Depending on the thickness, the *"concrete slab"* should qualify as the *"horizontal firewall or whatever...".*


----------



## TheCommish (Nov 14, 2016)

2009 IBC

717.2.7 Concealed sleeper spaces. Where wood sleepers
are used for laying wood flooring on masonry or concrete
fire-resistance-rated floors, the space between the floor slab
and the underside of the wood flooring shall be filled with an
approved material to resist the free passage of flame and
products of combustion or fire blocked in such a manner that
there will be no open spaces under the flooring that will
exceed 100 square feet (9.3 m2) in area and such space shall
be filled solidly under permanent partitions so that there is
no communication under the flooring between adjoining
rooms.
Exceptions:
1. Fire blocking is not required for slab-on-grade
floors in gymnasiums.

2. Fireblocking is required only at the juncture of
each alternate lane and at the ends of each lane in a
bowling facility.
717.3 Draftstopping in floors. In combustible construction,
draftstopping shall be installed to subdivide floor/ceiling
assemblies in the locations prescribed in Sections 717.3.2
through 717.3.3.


----------



## Examiner (Nov 15, 2016)

I do not know how you can obtain a horizontal firewall on an existing building.  The entire floor or roof structure has to be designed as such not just the existing roof deck.  The existing roof deck/slab could be lightweight concrete with an insulation value which is not concrete or some other decking material that is not concrete for a Type II-B.  You need to see if the building can be another Construction Type.  As for sleepers I do not think joist will be considered a sleeper in the vertical long dimension.  What you have is a Change of Occupancy for the existing building which may help you if you go to Chapter 34.  You will be a Level 3 due to the occupancy change.


----------



## fj80 (Dec 12, 2016)

If I used metal floor joists, such as ClarkDietrich's C-Joist (see link below), sitting on top of the existing slab, I believe I would not need to change construction types, right?
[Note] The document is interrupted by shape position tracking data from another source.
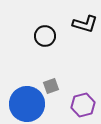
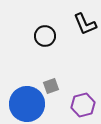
black L-shape: rotated 50 degrees clockwise
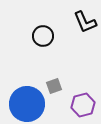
black L-shape: moved 2 px up
black circle: moved 2 px left
gray square: moved 3 px right
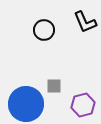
black circle: moved 1 px right, 6 px up
gray square: rotated 21 degrees clockwise
blue circle: moved 1 px left
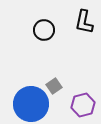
black L-shape: moved 1 px left; rotated 35 degrees clockwise
gray square: rotated 35 degrees counterclockwise
blue circle: moved 5 px right
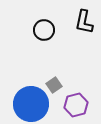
gray square: moved 1 px up
purple hexagon: moved 7 px left
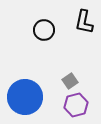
gray square: moved 16 px right, 4 px up
blue circle: moved 6 px left, 7 px up
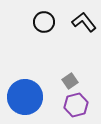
black L-shape: rotated 130 degrees clockwise
black circle: moved 8 px up
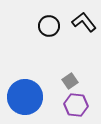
black circle: moved 5 px right, 4 px down
purple hexagon: rotated 20 degrees clockwise
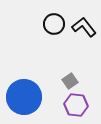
black L-shape: moved 5 px down
black circle: moved 5 px right, 2 px up
blue circle: moved 1 px left
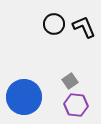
black L-shape: rotated 15 degrees clockwise
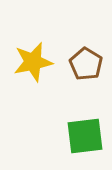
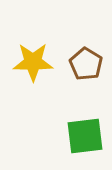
yellow star: rotated 12 degrees clockwise
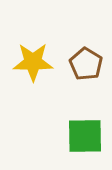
green square: rotated 6 degrees clockwise
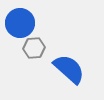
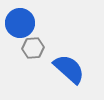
gray hexagon: moved 1 px left
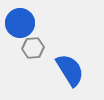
blue semicircle: moved 1 px right, 1 px down; rotated 16 degrees clockwise
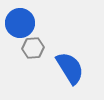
blue semicircle: moved 2 px up
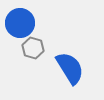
gray hexagon: rotated 20 degrees clockwise
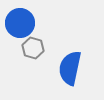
blue semicircle: rotated 136 degrees counterclockwise
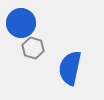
blue circle: moved 1 px right
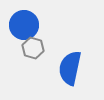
blue circle: moved 3 px right, 2 px down
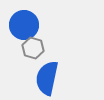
blue semicircle: moved 23 px left, 10 px down
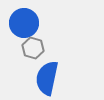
blue circle: moved 2 px up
http://www.clarkdietrich.com/products/standard-joist-system-accessories/c-joist


----------



## steveray (Dec 12, 2016)

You can use wood sleepers....
7. Finished flooring applied directly to the floor slab or to  wood sleepers that are firestopped in accordance with
Section 717.2.7.

Or the metal would be better....


----------



## fj80 (Dec 12, 2016)

steveray said:


> You can use wood sleepers....
> 7. Finished flooring applied directly to the floor slab or to  wood sleepers that are firestopped in accordance with
> Section 717.2.7.
> 
> Or the metal would be better....


Do you mean 718.2.7?


----------



## fj80 (Dec 12, 2016)

I'm not sure that the plan reviewer would consider 2x12's on edge to be sleepers. I tend to think of sleepers as running the long side horizontal...


----------



## ADAguy (Dec 12, 2016)

Metal best, fire, water and termite resistant.


----------



## steveray (Dec 12, 2016)

If it is touching the floor it is a sleeper IMO...As soon as it is elevated, it is a joist...


----------



## fj80 (Jan 3, 2017)

We've decided to use metal floor joists as sleepers for the built up floor. In this case do we need to provide fire blocking in the floor system between residential units? I would think we do, to stop fire and smoke from spreading under the floor from one unit to another. Which code section would address this with metal sleepers?


----------



## steveray (Jan 3, 2017)

The fire partition would have to meet the requirements of 708? for continuity...If the sleepers are part of the rated assembly, it might not need anything or just blocking...


----------



## fj80 (Jan 3, 2017)

Is there any significant advantage to running plumbing lines in a furred floor above the concrete slab, as opposed to core drilling and running lines underneath the slab? I've only seen it done the latter way, but my boss doesn't like the idea of plumbing lines running along the ceiling and the potential noise they'll make. But in my opinion, putting them in a furred floor makes them very hard to access for leaks or other maintenance work. Any opinions are much appreciated.


----------



## CityKin (Jan 3, 2017)

I agree with you.  I've never seen plumbing run above a slab as you describe.  The stack should be core-drilled and run horizontal under the slab.  Repair for a leak under the furred floor would be a nightmare, especially because the water could travel a long way away from the cause of the leak before dripping down through the slab.  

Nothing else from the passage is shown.